Biosilica is found in two very different marine organisms, diatoms and sponges. Both have beautiful and elaborate structures. These systems also demonstrate the hierarchical structuring found in biominerals, starting with a colloidal texture at the nanoscale, and continuing with concentric laminations in the case of sponges (similar to the textures observed in PILP formed crystals), or exacting symmetry in the porosity of the diatom frustules. Even mechanically overlapped glass ‘joints and hinges’ are found in the biosilicifying organisms. Interestingly, these organisms also used highly charged macromolecules to regulate the biomineralization process, but in this case, the amine containing macromolecules are positively charged. This is an area we would like to explore due to the similarities yet differences between the roles of the biopolymers found in silica versus calcium based biominerals.

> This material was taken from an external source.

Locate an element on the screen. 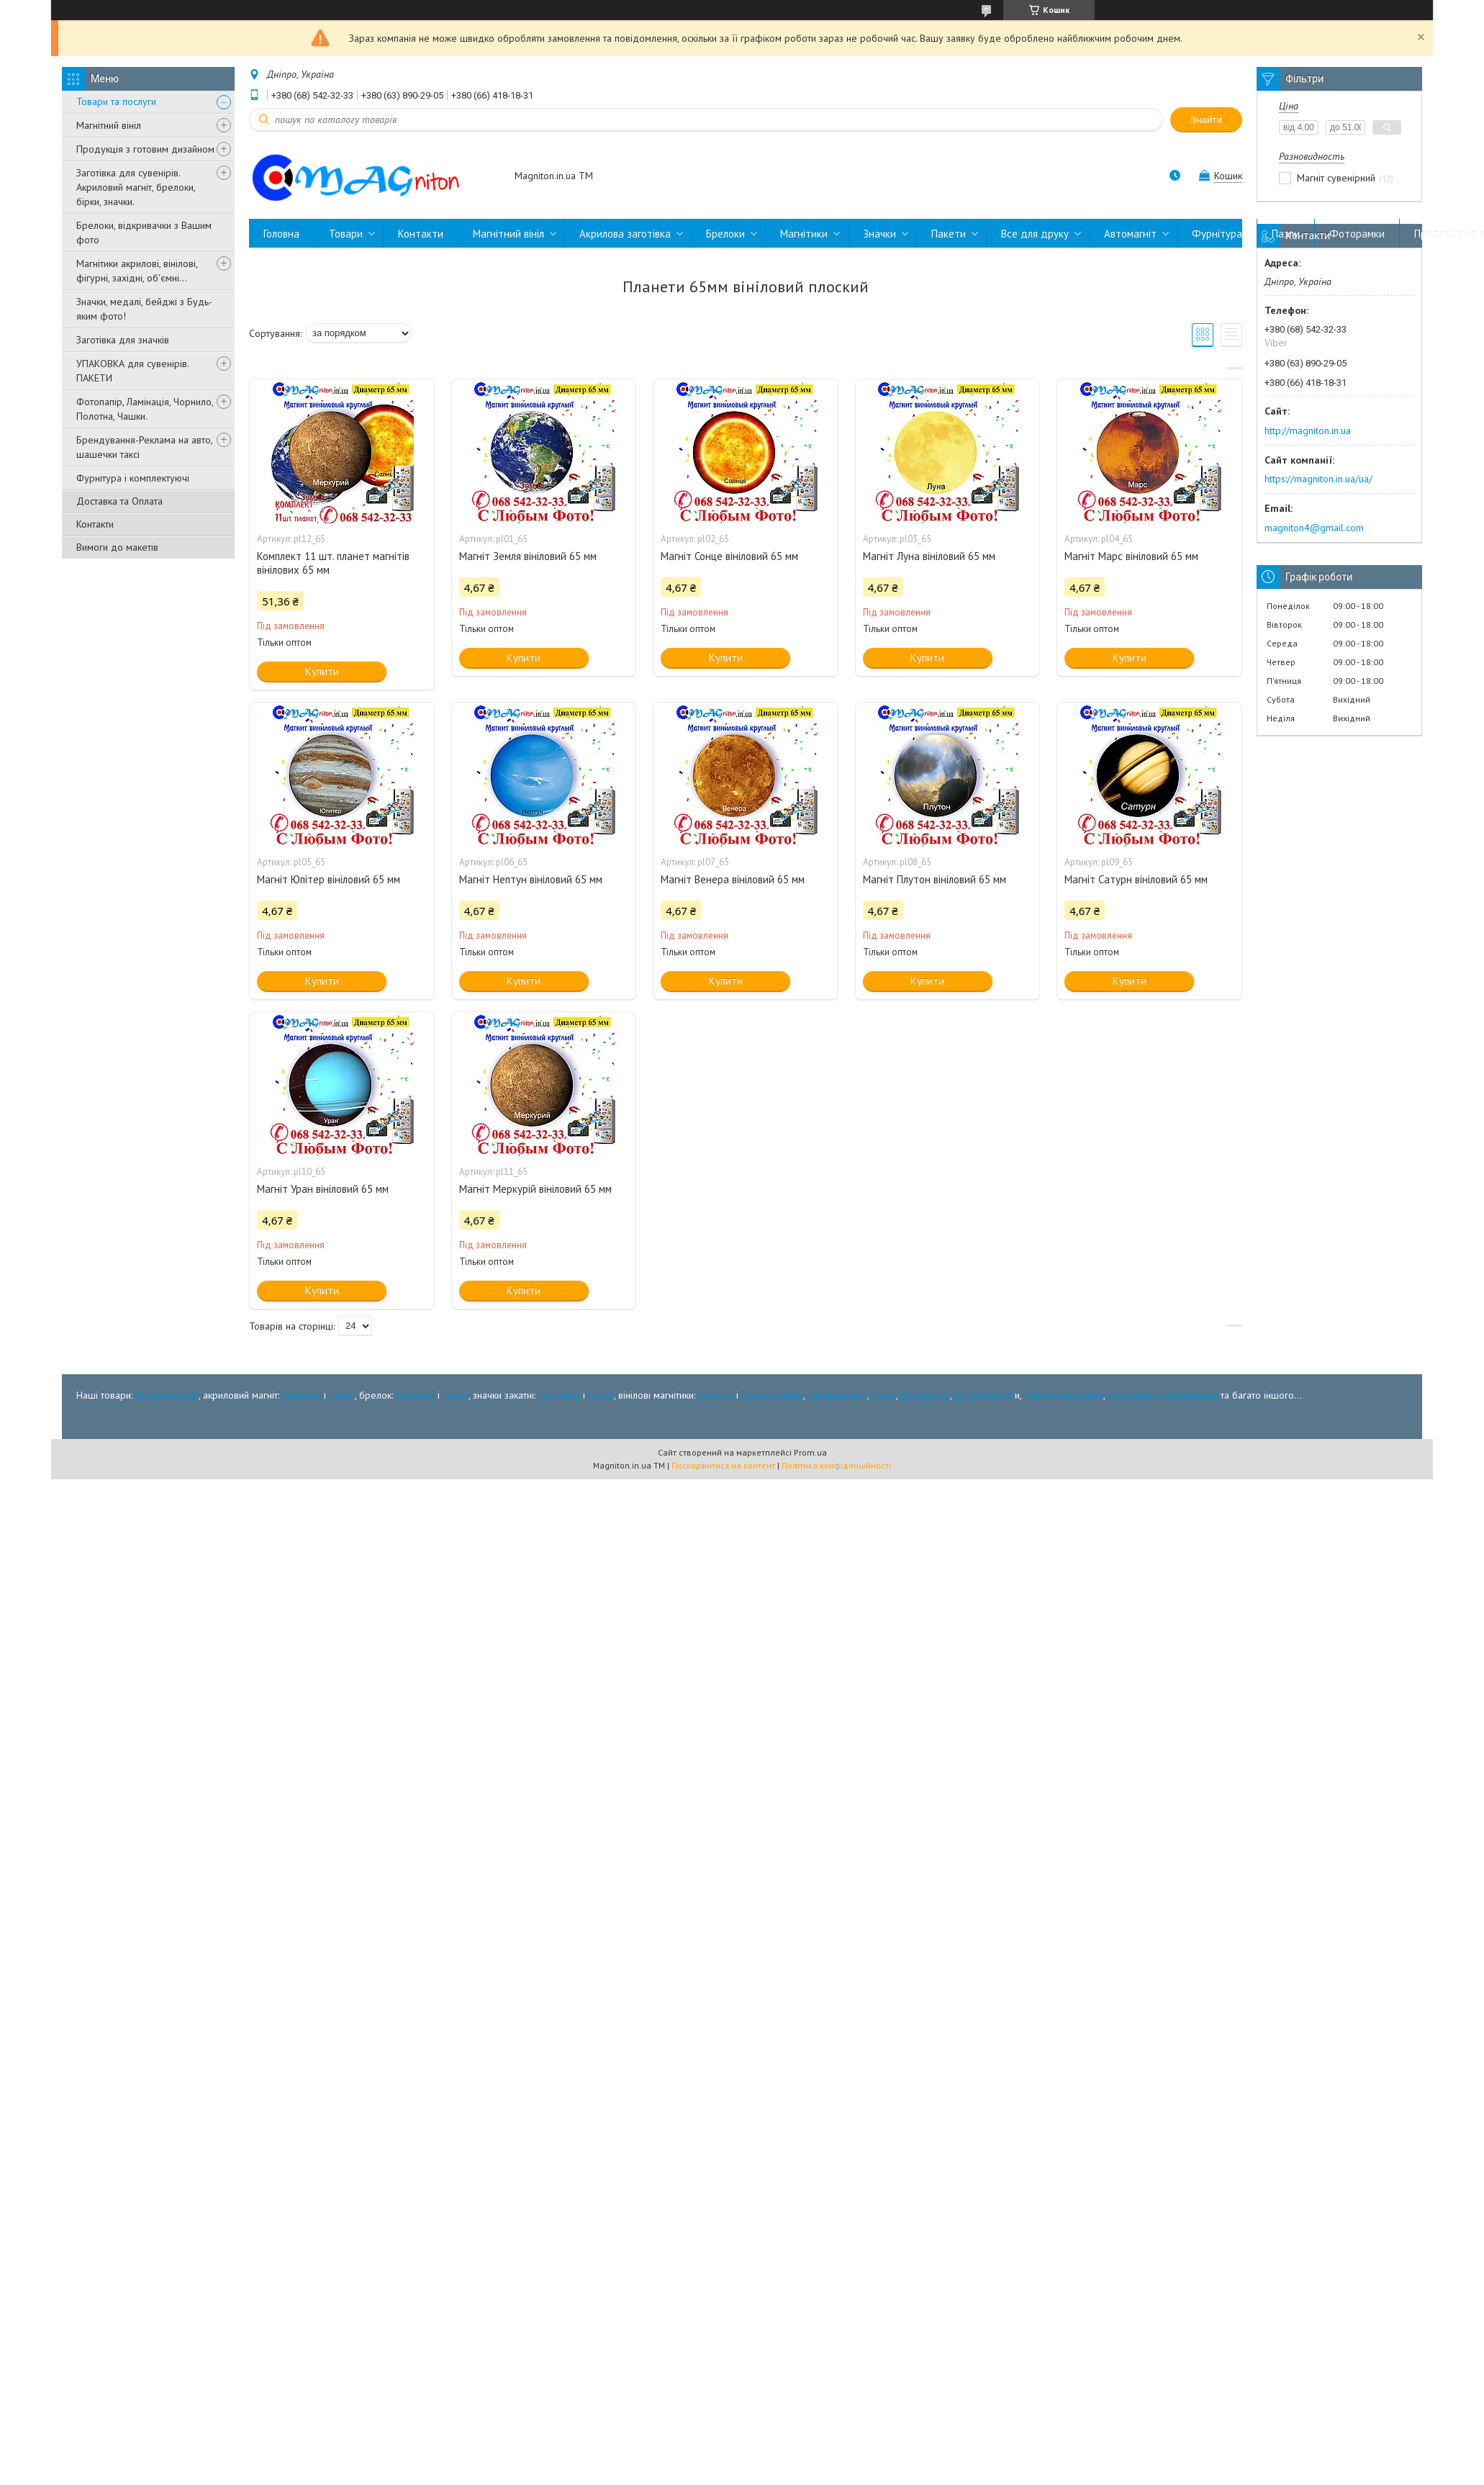 Image resolution: width=1484 pixels, height=2485 pixels. Магніт Нептун вініловий 65 мм is located at coordinates (530, 879).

Molecular Recognition in Organic-Inorganic Hybrid Materials

Regulation of biomineralization entails both specific and non-specific interactions between the organic and inorganic phases. The PILP process is considered non-specific because it does not require molecular recognition between the mineral lattice and the soluble polypeptide because the polymer simply sequesters ions to generate an amorphous precursor. However, there are many properties other than crystals morphology that are regulated in biominerals, as mentioned above. Some of these presumably require more specific interactions between the organic template and the biomineral. Biological systems are famous for their capabilities of molecular recognition, but this has generally been considered from the perspective of ‘lock-and-key’ interactions in bioreceptors, enzymes, and antibody binding to antigens, etc.. The role of molecular recognition between organics and inorganics is less well understood. It seems likely that specific interactions based on these principles might enable control over crystal phase and orientation from an organic matrix template. Therefore, we have recently expanded our studies to include more specialized peptides that have specific binding affinity to inorganic surfaces. Using phage display techniques, we are ‘biopanning’ for inorganic binding peptides that bind to electronic materials. Using a combinatorial approach, phage (virus) clones can be used to isolate inorganic binding peptides that serve as linkers between a microelectronics device and a bioreceptor. Our goal is to develop molecular construction kits for the fabrication of highly specialized biosensor devices.